Era uma vez, numa torre alta que rompia as nuvens, uma princesa de nome Aline. Ela era diferente das donzelas restantes daquele reino remoto – não trajava qualquer vestido, mas uma roupa pouco típica da época deste conto: jeans, uma camisa e ténis práticos. Na sua expressão podia ler-se o mau humor de viver enclausurada num quarto sem portas, e à sua volta via-se como já expressara o permanente estado de espírito através dos pratos e copos partidos, o dossel da cama rasgado e uma desarrumação que meteria respeito à criança mais rebelde. Porém, por entre tudo aquilo, um espelho alto mantinha-se intacto. Atípico, pensam alguns, que imaginariam que aquela seria a primeira relíquia a ser estilhaçada por entre os ataques de fúria que consumiam a princesa mais vezes do que o recomendável. Mas vou contar-vos um segredo: nem o golpe de um ogre seria capaz de quebrar o espelho, e esta não é a sua única particularidade. Quem se aproximar o suficiente para espreitar por ele, não verá o próprio reflexo. Mas não se assustem, não foram transformados em vampiros sem darem conta. A verdade é que, por entre todas as paredes unas, aquela é uma das únicas formas de se entrar na torre. Quem quisesse sair teria de usar a janela, e não era recomendável fazê-lo porque a aterragem não estaria munida de simpatia.

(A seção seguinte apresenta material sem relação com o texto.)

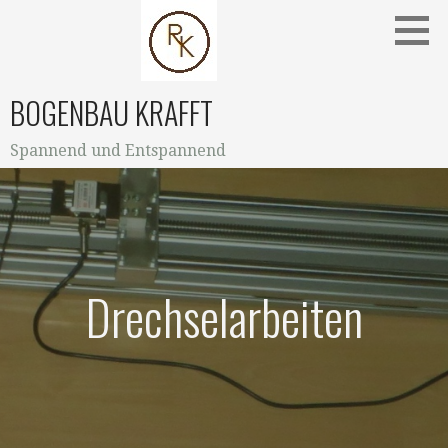
Zum
Inhalt
springen
BOGENBAU KRAFFT
Spannend und Entspannend
Drechselarbeiten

É então este o cenário que temos dentro da torre da princesa Aline. Sei de antemão que se estão a perguntar quando virá o príncipe para a salvar. Digo-vos, ele aproxima-se celeremente, montado num corcel da mais pura brancura. Do cimo da torre, a donzela escutava-o e preparou-se. Pegou na besta, já montada ao seu lado, e aproximou-se da janela. Ela achava que deveria ser mais algum tarado a pedir-lhe para lançar o cabelo. O seu cabelo era castanho e dava-lhe pelos ombros, estava longe de ter aparência de Rapunzel.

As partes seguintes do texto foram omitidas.